## YOUR GOAL
Reproduce all of the data below without alteration; exclude every picture.

## Page-level text extractions
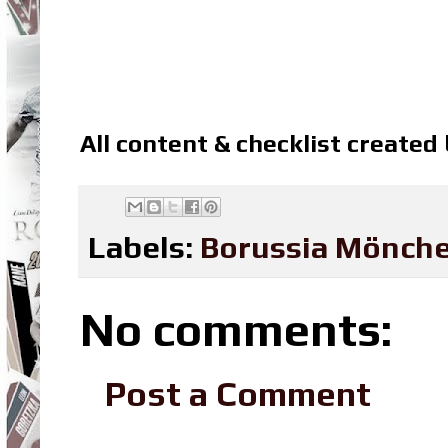
All content & checklist created
Labels:
Borussia Mönch
No comments:
Post a Comment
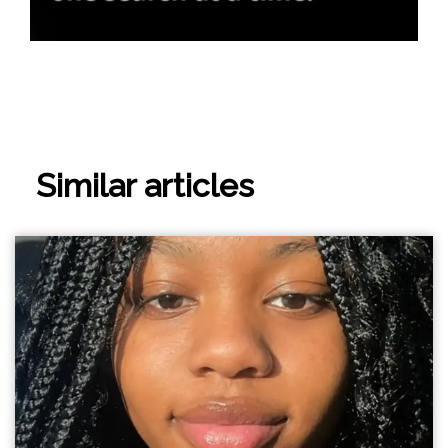
Similar articles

## OUTPUT
All content & checklist created
Labels:
Borussia Mönch
No comments:
Post a Comment
Similar articles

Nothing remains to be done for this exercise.